## WHAT THE TASK REQUIRES
Reproduce the following data exactly, minus any images.

## Page images and extracted text
____________
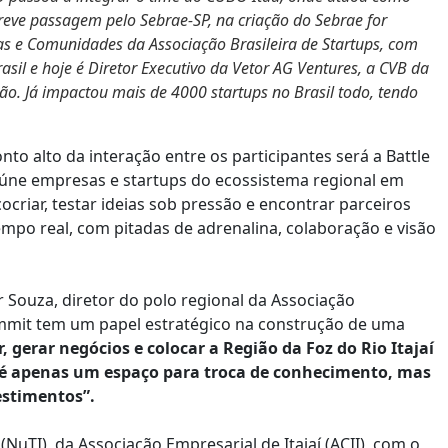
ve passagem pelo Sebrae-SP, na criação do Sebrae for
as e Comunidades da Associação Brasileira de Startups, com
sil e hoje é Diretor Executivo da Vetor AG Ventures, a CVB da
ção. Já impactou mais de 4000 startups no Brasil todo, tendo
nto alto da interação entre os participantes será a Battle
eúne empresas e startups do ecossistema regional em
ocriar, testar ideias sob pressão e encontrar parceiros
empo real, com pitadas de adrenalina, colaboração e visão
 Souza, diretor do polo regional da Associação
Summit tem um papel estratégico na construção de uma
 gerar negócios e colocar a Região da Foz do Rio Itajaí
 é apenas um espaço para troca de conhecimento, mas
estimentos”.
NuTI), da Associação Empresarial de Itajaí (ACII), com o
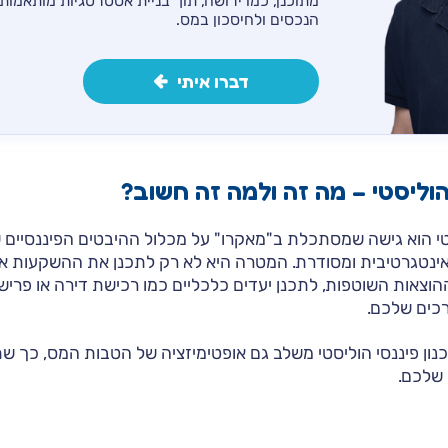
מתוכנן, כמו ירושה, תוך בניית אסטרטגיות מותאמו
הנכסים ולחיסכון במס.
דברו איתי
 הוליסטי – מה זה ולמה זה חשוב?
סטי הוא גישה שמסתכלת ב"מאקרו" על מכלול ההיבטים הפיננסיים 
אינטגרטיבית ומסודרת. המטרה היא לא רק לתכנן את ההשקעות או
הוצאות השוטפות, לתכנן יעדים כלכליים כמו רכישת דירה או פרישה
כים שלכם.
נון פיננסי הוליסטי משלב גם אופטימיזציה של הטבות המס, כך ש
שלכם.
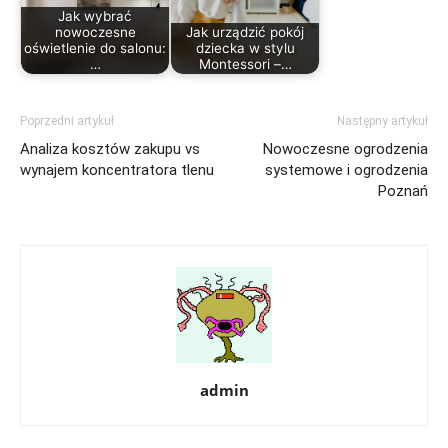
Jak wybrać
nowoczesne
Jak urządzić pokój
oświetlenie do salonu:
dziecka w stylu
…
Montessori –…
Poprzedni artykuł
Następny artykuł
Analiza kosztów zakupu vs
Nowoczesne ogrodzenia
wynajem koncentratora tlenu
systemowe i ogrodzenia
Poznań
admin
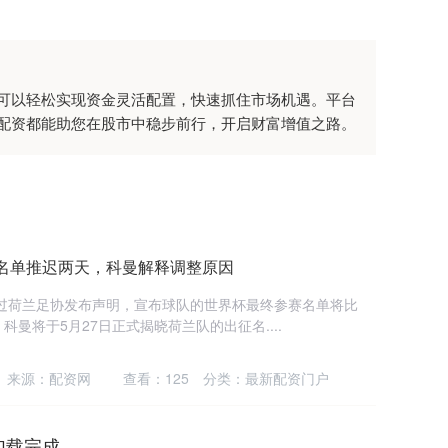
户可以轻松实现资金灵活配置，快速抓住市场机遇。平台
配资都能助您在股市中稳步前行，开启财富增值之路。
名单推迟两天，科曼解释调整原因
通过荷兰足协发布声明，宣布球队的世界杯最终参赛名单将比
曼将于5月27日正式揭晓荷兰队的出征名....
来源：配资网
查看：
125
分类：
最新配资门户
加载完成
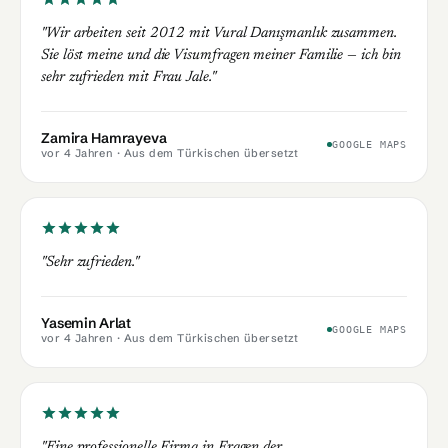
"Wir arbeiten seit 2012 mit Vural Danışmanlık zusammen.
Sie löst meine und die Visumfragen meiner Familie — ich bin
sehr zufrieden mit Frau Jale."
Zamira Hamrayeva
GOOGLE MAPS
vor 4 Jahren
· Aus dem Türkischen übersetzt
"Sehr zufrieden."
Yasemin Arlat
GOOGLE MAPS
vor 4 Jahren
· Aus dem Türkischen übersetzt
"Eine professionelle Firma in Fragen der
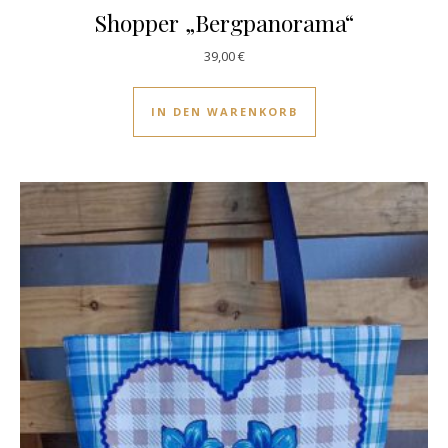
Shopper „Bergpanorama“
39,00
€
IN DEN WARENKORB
____________
## SOLUTION FOR THIS TASK
ve passagem pelo Sebrae-SP, na criação do Sebrae for
as e Comunidades da Associação Brasileira de Startups, com
sil e hoje é Diretor Executivo da Vetor AG Ventures, a CVB da
ção. Já impactou mais de 4000 startups no Brasil todo, tendo
nto alto da interação entre os participantes será a Battle
eúne empresas e startups do ecossistema regional em
ocriar, testar ideias sob pressão e encontrar parceiros
empo real, com pitadas de adrenalina, colaboração e visão
 Souza, diretor do polo regional da Associação
Summit tem um papel estratégico na construção de uma
 gerar negócios e colocar a Região da Foz do Rio Itajaí
 é apenas um espaço para troca de conhecimento, mas
estimentos”.
NuTI), da Associação Empresarial de Itajaí (ACII), com o
מתוכנן, כמו ירושה, תוך בניית אסטרטגיות מותאמו
הנכסים ולחיסכון במס.
דברו איתי
 הוליסטי – מה זה ולמה זה חשוב?
סטי הוא גישה שמסתכלת ב"מאקרו" על מכלול ההיבטים הפיננסיים 
אינטגרטיבית ומסודרת. המטרה היא לא רק לתכנן את ההשקעות או
הוצאות השוטפות, לתכנן יעדים כלכליים כמו רכישת דירה או פרישה
כים שלכם.
נון פיננסי הוליסטי משלב גם אופטימיזציה של הטבות המס, כך ש
שלכם.
Jak wybrać
nowoczesne
Jak urządzić pokój
oświetlenie do salonu:
dziecka w stylu
…
Montessori –…
Poprzedni artykuł
Następny artykuł
Analiza kosztów zakupu vs
Nowoczesne ogrodzenia
wynajem koncentratora tlenu
systemowe i ogrodzenia
Poznań
admin
户可以轻松实现资金灵活配置，快速抓住市场机遇。平台
配资都能助您在股市中稳步前行，开启财富增值之路。
名单推迟两天，科曼解释调整原因
通过荷兰足协发布声明，宣布球队的世界杯最终参赛名单将比
曼将于5月27日正式揭晓荷兰队的出征名....
来源：配资网
查看：
125
分类：
最新配资门户
加载完成
"Wir arbeiten seit 2012 mit Vural Danışmanlık zusammen.
Sie löst meine und die Visumfragen meiner Familie — ich bin
sehr zufrieden mit Frau Jale."
Zamira Hamrayeva
GOOGLE MAPS
vor 4 Jahren
· Aus dem Türkischen übersetzt
"Sehr zufrieden."
Yasemin Arlat
GOOGLE MAPS
vor 4 Jahren
· Aus dem Türkischen übersetzt
"Eine professionelle Firma in Fragen der
Shopper „Bergpanorama“
39,00
€
IN DEN WARENKORB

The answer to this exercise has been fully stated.